SICHUAN, January 20, China Daily -- A manufacturer of Chinese liqueurs, Chen Chao wanders through the bamboo-covered mountains of southwestern China's Sichuan province to his "cellar", where he will check on this year's prize blend.
A tourist in Yibin tries Wuliangye, a white spirit injected into live bamboo trunks as an unconventional aging technique. [Photo/Agencies]
In the absence of an oak barrel, the 30-year-old uses live bamboo trunks to age his spirit, a method reputed to confer a unique aroma and even medicinal benefits.
The cereal liqueur is introduced into bamboo trunks "via high-pressure injection techniques", he says.
Young bamboos are preferred, he says, because they "heal" within days, allowing the spirit to mature before the trunk is finally cut in early April, in time for the annual Qingming, or tomb-sweeping festival, when many Chinese honor their ancestors.
During the aging process, "the liqueur mingles with the flavone (the liquid released by the trunk) and the sap of bamboo", Chen says, referring to two ingredients renowned for their "detoxifying" effect and contribution towards healthy lungs, according to traditional Chinese medicine.
This method also reduces the alcohol content of the beverage, since the bamboo absorbs it.
"Our production is fairly limited, roughly 50,000 to 60,000 bottles per year, each containing between 500 and 550 millilitres," Chen says, with a total annual output of at least 25,000 litres.
But he now hopes to increase that amount by using a "less invasive" and more efficient injection technique, in a bid to fend off competition.
"Previously, few people knew about bamboo alcohol, because the production was kept confidential. This is changing," he says.
Chen learned the traditional technique in the eastern province of Fujian－where it originated.
He then launched his own brewing business in 2015 in Sichuan, in the heart of the famous Shunan Bamboo Sea, a vast forest known for the production of Wuliangye, a white spirit made with sorghum, sticky rice, maize and wheat.
But his business has suffered since China launched a much-publicized anti-corruption campaign in 2012.

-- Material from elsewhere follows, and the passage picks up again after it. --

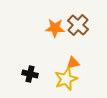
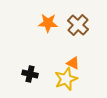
orange star: moved 7 px left, 5 px up
orange triangle: rotated 40 degrees clockwise
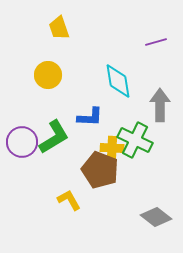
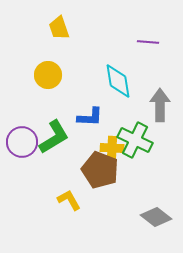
purple line: moved 8 px left; rotated 20 degrees clockwise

The anti-graft drive has included a ban on giving extravagant gifts like expensive wines and spirits to public officials, which "sent our business plunging", Chen says.
During the last Dragon Boat Festival in 2016, his sales collapsed by two-thirds compared to the previous year.
But recovery may be in sight. Wuliangye-the brand behind the eponymous spirit-has reported an 18 percent increase in its turnover and net income during the first half of 2016.